OPINION OF THE COURT
Per Curiam.Respondent Leopold Kaplan was admitted to the practice of law in the State of New York by the First Judicial Department on December 9, 1957. At all times relevant to these proceedings, respondent maintained an office for the practice of law within the First Judicial Department.
By order entered January 3, 2008 (Matter of Kaplan, 49 AD3d 107 [2008]), this Court suspended respondent, pursuant to 22 NYCRR 603.4 (e) (1) (i), (iii) and (iv), based upon his failure to cooperate with the Departmental Disciplinary Committee’s investigation, uncontested evidence of professional misconduct, his willful failure or refusal to pay monies owed to a client, and his failure to register with the Office of Court Administration and to pay the required registration fee pursuant to Judiciary Law § 468-a.
The Committee now seeks a further order, pursuant to 22 NYCRR 603.16 (c) (1), suspending respondent from the practice of law based upon his physical and mental incapacity to participate in the pending disciplinary proceeding. The Committee also seeks vacatur of the prior order of suspension, asserting that, based upon the medical evidence presented, respondent is suffering from a physical and mental infirmity or illness which makes it impossible to adequately defend himself, and thus his suspension should be based upon his disability.
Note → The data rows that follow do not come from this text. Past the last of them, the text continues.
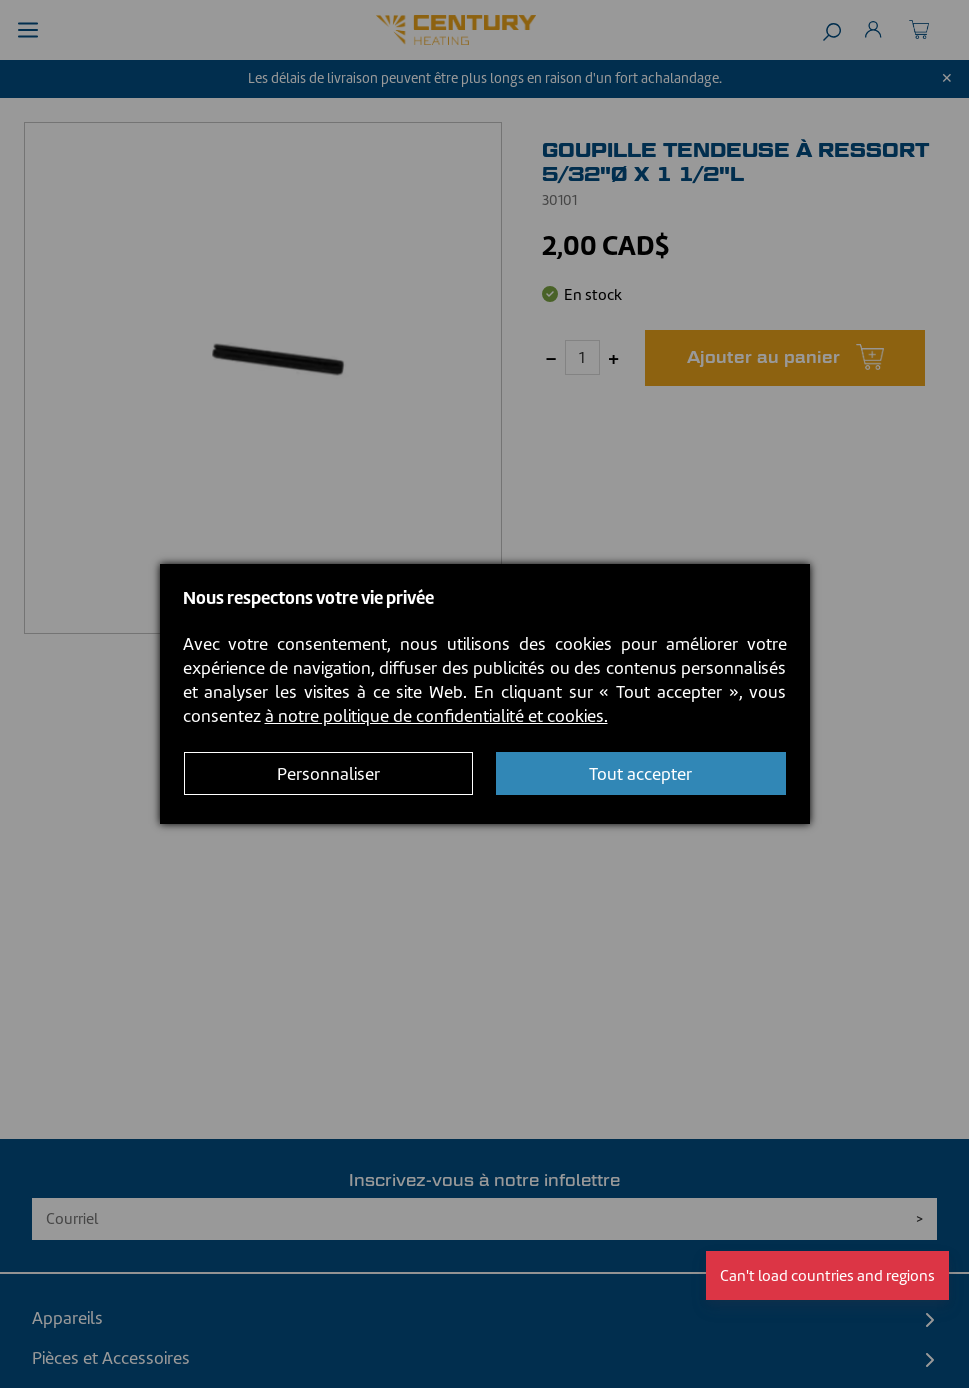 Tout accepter (640, 774)
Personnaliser (328, 774)
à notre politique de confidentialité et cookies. (436, 716) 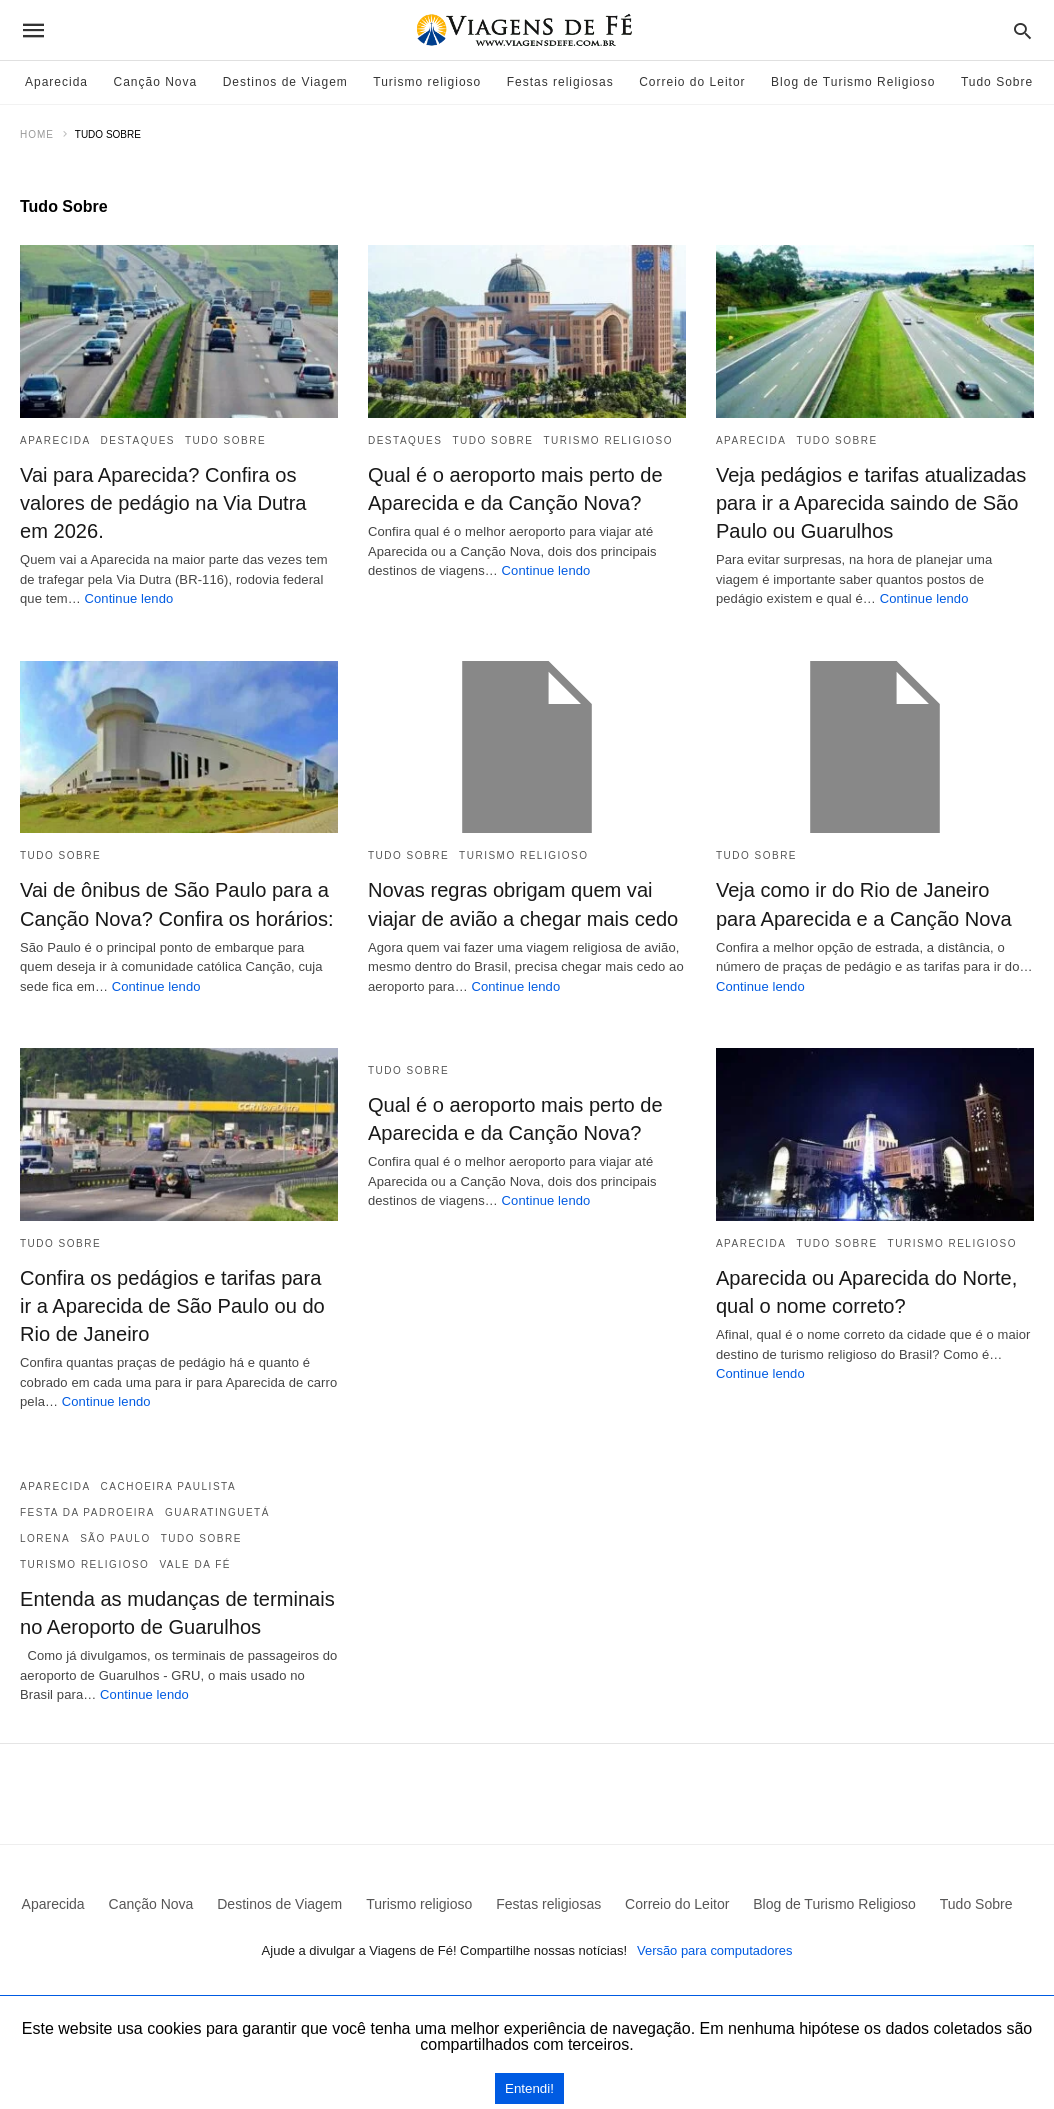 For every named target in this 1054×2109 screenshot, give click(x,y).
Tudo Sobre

Counsel for respondent has consented to the Committee’s motion.
In support of its motion, the Committee avers that it had been advised by respondent’s counsel that respondent, an 80-year-old practitioner, has continued to deteriorate both physically and mentally and thus would not be capable of participating in the disciplinary proceeding. The Committee received a copy of a June 11, 2008 neuropsychologist’s evaluation of respondent, as well as a letter from his treating physician. Collectively, these documents demonstrate that respondent suffers from cerebral vascular disease, and that his level of mental function has declined since entry of the order of suspension, as reflected in memory loss, cognitive impairment and significant depression, thus making it impossible for him to defend himself in the pending proceedings.
In issuing the prior order of suspension, we noted that “[t]he Committee has presented clear, uncontested evidence of *289respondent’s professional misconduct which immediately threatens the public interest (Matter of Ryans, 37 AD3d 40 [2006])” (Matter of Kaplan, 49 AD3d at 111). We further noted that “his failure to challenge the allegations that he engaged in professional misconduct by neglecting legal matters (Code of Professional Responsibility DR 6-101[a] [3] [22 NYCRR 1200.30]) and failure to refund legal fees, except in one instance, (DR 2-110 [a] [3] [22 NYCRR 1200.15]) constitutes uncontested evidence of professional misconduct (22 NYCRR 603.4 [e] [1] [iii]). Additionally, his willful failure or refusal to pay money owed to a client, which debt is demonstrated by a judgment (Matter of Muraskin, 286 AD2d 186 [2001]) constitutes grounds for suspension (22 NYCRR 603.4 [e] [1] [iv])” (id. at 111-112).
While we are not unmindful of respondent’s age and current physical and mental condition, the Committee has not submitted reasons nor precedent for its motion to vacate the prior order of suspension in toto.
This matter is factually indistinguishable from Matter of Fusco (18 AD3d 81 [2005]). There, as here, the respondent was initially suspended from practice on the basis of uncontested evidence of professional misconduct, as well as failure to cooperate with the Committee’s investigation. Subsequent to that order, the respondent submitted evidence of physical and mental incapacity and the Committee sought a further order suspending respondent on those grounds.
We granted the motion and vacated that portion of the prior order which dealt with respondent’s lack of cooperation with the Committee’s investigation, based upon the medical evidence submitted to the Committee.
There is no reason to depart from that precedent in this case. The evidence of respondent’s professional misconduct is uncontested and, while the evidence before us explains his inability to defend himself at these proceedings, it does not explain nor controvert the findings of professional misconduct alleged herein. There is no basis to disturb the suspension based upon professional misconduct on the record before us.
Accordingly, as respondent’s physical and mental condition prevent him from adequately defending himself in these proceedings, the Committee’s motion should be granted solely to the extent that the prior finding of noncooperation is vacated and respondent should be suspended from the practice of law in the State of New York for an indefinite period, until such time as he is physically and mentally able to participate in the *290disciplinary proceeding against him, and until further order of this Court, effective nunc pro tunc to January 3, 2008.
Gonzalez, J.P., Tom, Saxe, Friedman and Sweeny, JJ., concur.
Respondent suspended from the practice of law in the State of New York for an indefinite period until such time as he is physically and mentally able to participate in pending disciplinary proceedings against him and until further order of this Court, effective nunc pro tunc to January 3, 2008. So much of the opinion and order of this Court entered on January 3, 2008 (M-3773) incorporating a finding of noncooperation vacated.